Les misérables contemporains…
La décharge de Koshe est depuis plus de 40 ans le lieu principal d’entreposage des ordures de la capitale aux 4 millions d’habitants, Addis Abeba. Véritable montagne d’ordures de 30 hectares, elle est également le lieu de travail de toute une frange de la population en situation d’extrême pauvreté. On les appelle les waste pickers ou les « chiffonniers », gagnant leur vie à fouiller les déchets en quête de matières recyclables ou réutilisables, et vivant parfois même sur place. Des témoins affirment alors avoir vu, mercredi 11 mars, un flanc de la principale montagne de déchets se détacher subitement, emportant dans sa chute les habitations de fortune accolées ainsi que de nombreux chiffonniers qui étaient en train de travailler.

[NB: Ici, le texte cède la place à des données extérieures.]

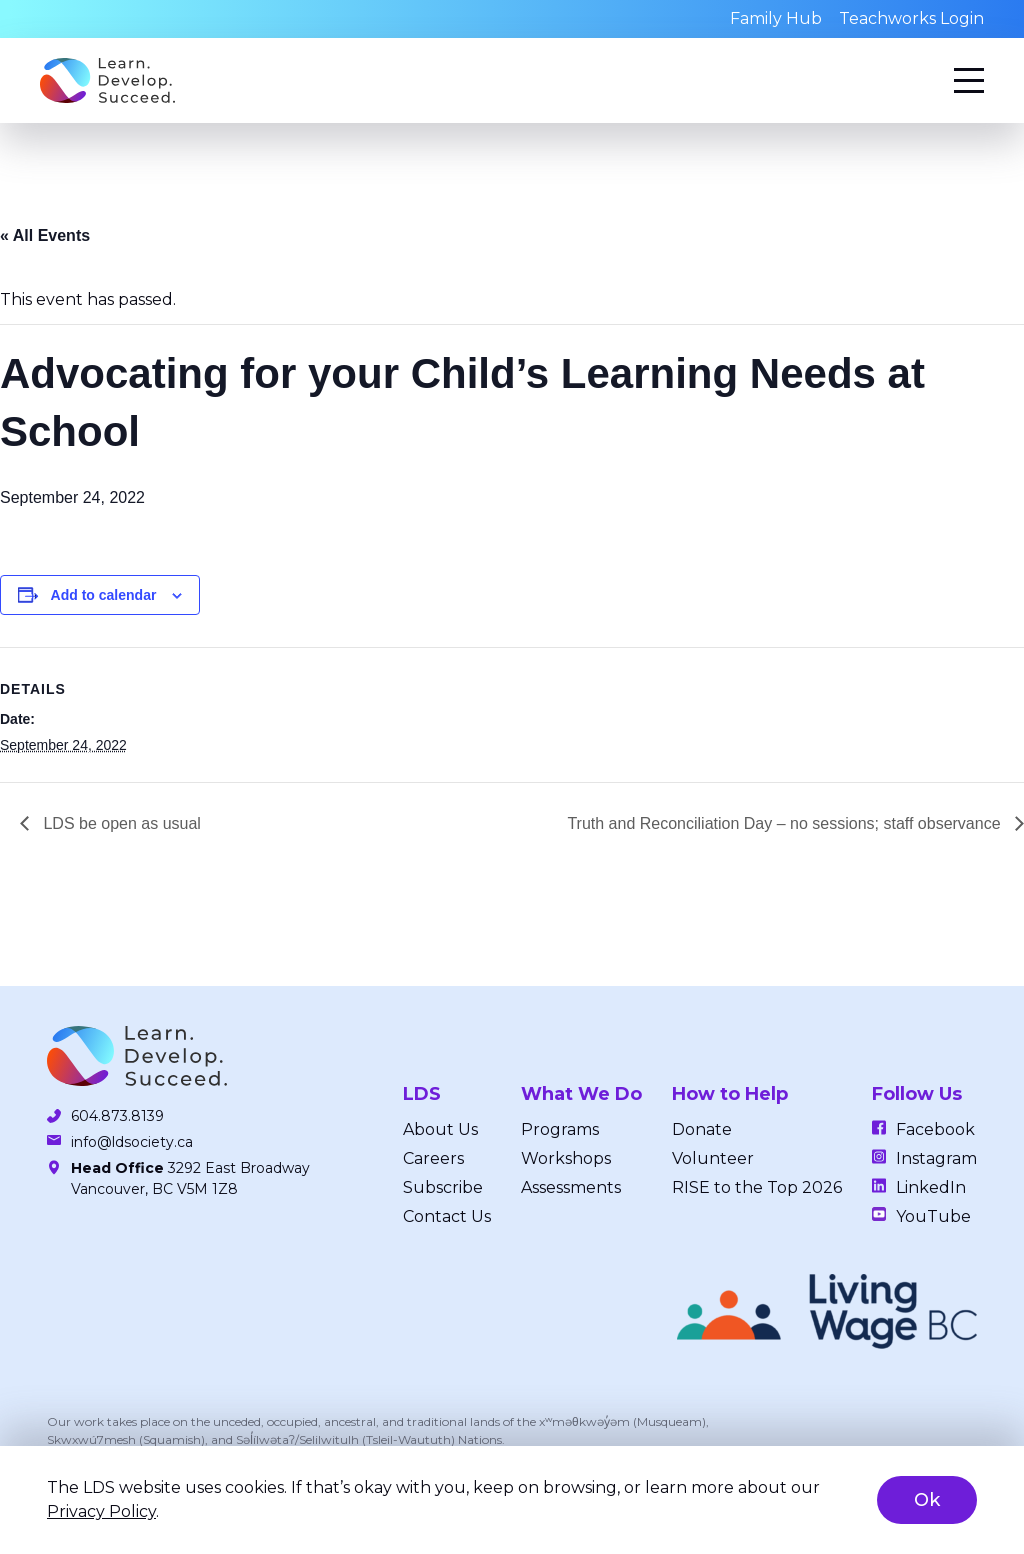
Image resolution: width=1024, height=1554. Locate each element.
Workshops (566, 1158)
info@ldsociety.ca (132, 1142)
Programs (560, 1129)
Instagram (936, 1158)
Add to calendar (104, 595)
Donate (702, 1129)
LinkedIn (931, 1187)
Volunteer (713, 1158)
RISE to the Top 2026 (757, 1187)
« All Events (45, 235)
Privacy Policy (101, 1511)
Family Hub (776, 18)
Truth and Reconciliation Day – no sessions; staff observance (786, 823)
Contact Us (447, 1216)
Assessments (571, 1187)
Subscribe (443, 1187)
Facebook (935, 1129)
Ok (927, 1500)
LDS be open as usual (120, 823)
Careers (433, 1158)
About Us (440, 1129)
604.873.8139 (117, 1116)
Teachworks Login (911, 18)
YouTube (933, 1216)
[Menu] (969, 80)
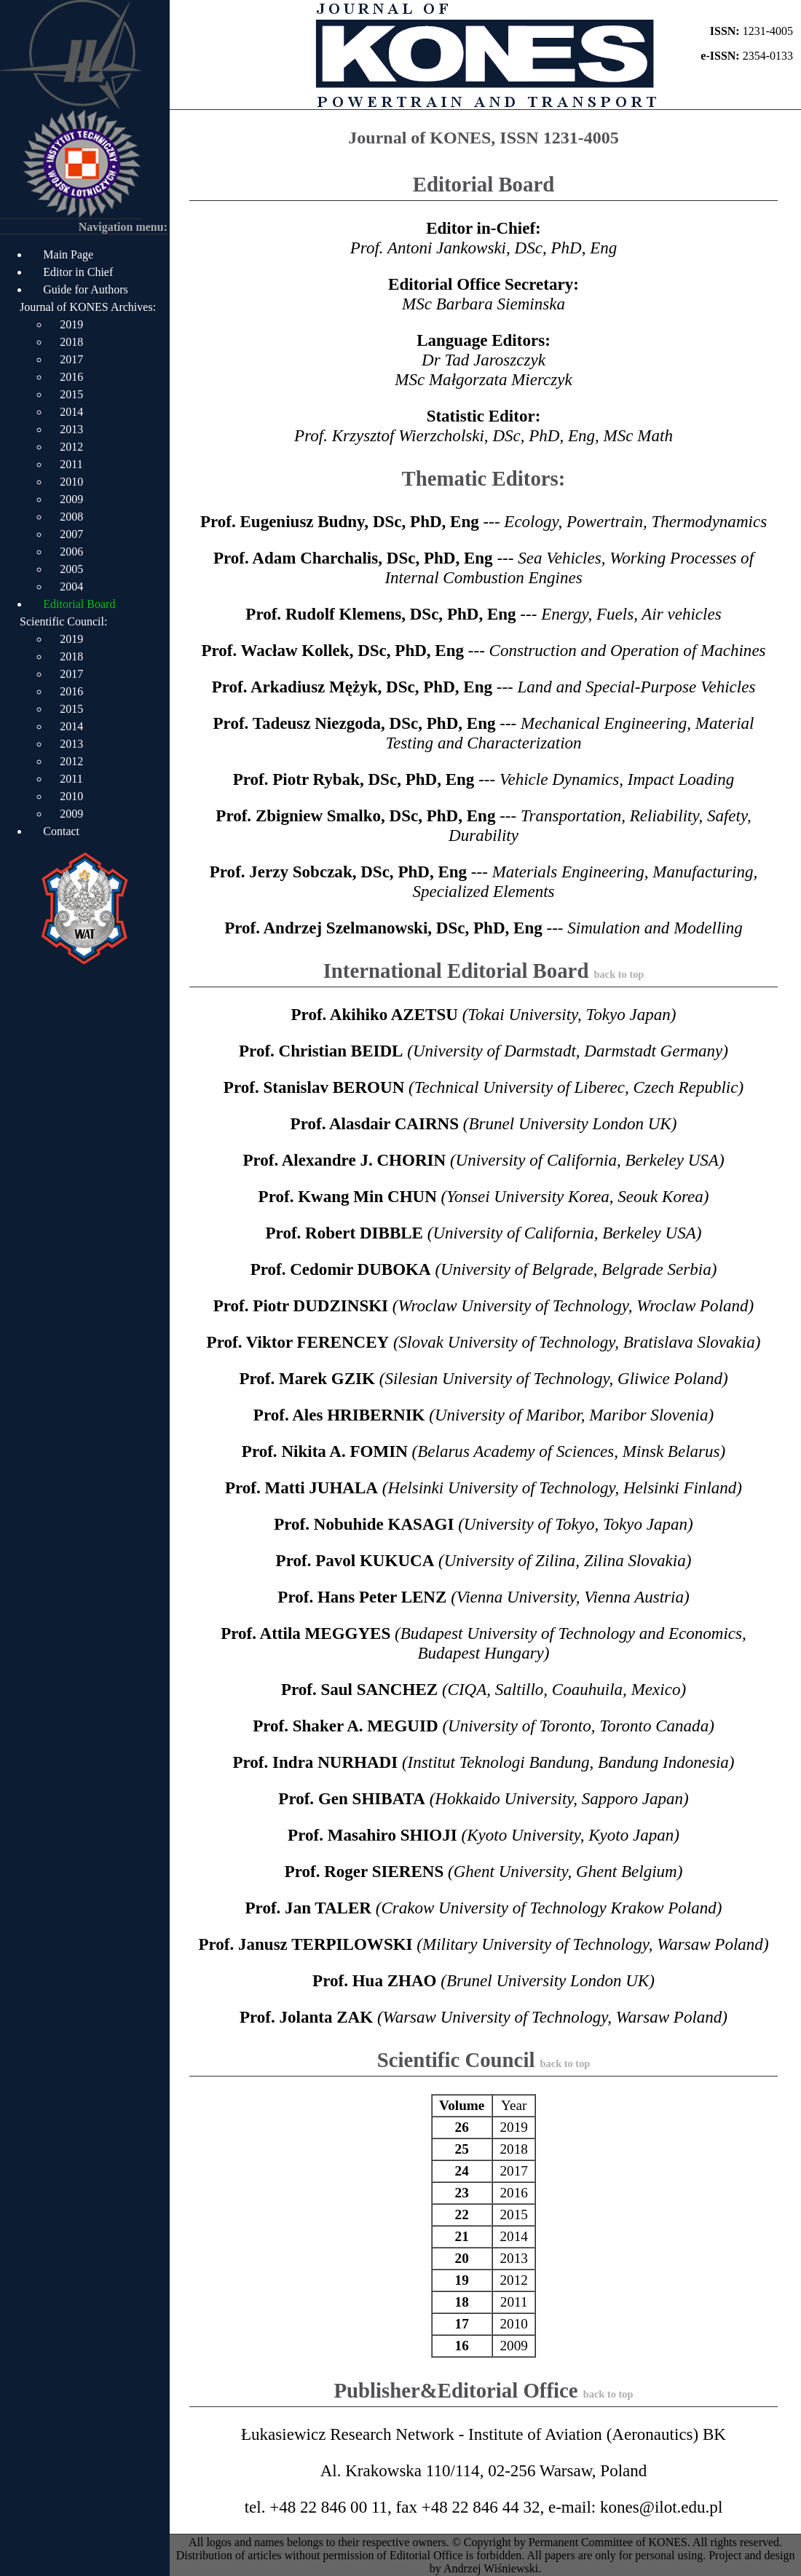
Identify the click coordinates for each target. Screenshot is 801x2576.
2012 (71, 446)
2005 (71, 569)
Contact (61, 831)
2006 (71, 551)
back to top (619, 974)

Le bilan est à ce jour de 113 victimes, et le gouvernement éthiopien a annoncé un deuil national de trois jours.
Deux sons de cloche
S’il est difficile de connaitre la cause exacte de cet éboulement, des accusations ont été portées contre des entreprises – apparemment chinoises – qui avaient entrepris la construction d’une unité de génération « biogaz ». Ces travaux impliquaient d’aplanir le sommet de la montagne d’ordures et auraient pu accentuer la pression sur les flancs de celle-ci et mener au détachement du flanc. Cependant le porte-parole du gouvernement a rejeté ces accusations et porté la faute sur l’activité même de ces chiffonniers qui creusent la montagne d’ordures. Il a par ailleurs souligné que le gouvernement a à plusieurs reprises demandé l’évacuation de la décharge, sans succès. Il semble que le choix entre ces deux versions des faits soit vite fait, et qu’il est hypocrite de la part du gouvernement de plaider l’innocence sous prétexte qu’il avait demandé l’évacuation de la décharge ; quelle solution de recours était proposée aux chiffonniers ? Comment auraient-ils pu subvenir à leurs besoins sans ce travail dangereux et misérable ?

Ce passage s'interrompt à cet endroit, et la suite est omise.